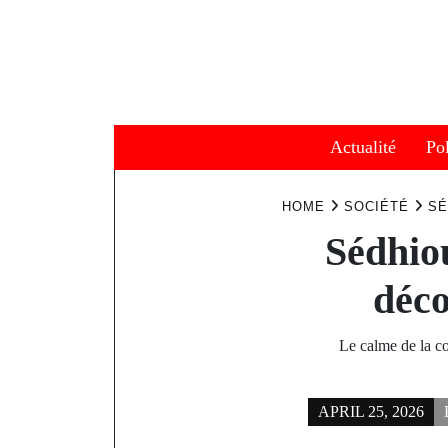
Skip
to
content
Actualité
Pol
HOME
SOCIÉTÉ
SÉ
Sédhio
déco
​Le calme de la 
APRIL 25, 2026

----

*Work to be completed*. Make an exact copy of every entry above, but keep the pictures out of it.

*Solution*.
Skip
to
content
Actualité
Pol
HOME
SOCIÉTÉ
SÉ
Sédhio
déco
​Le calme de la 
APRIL 25, 2026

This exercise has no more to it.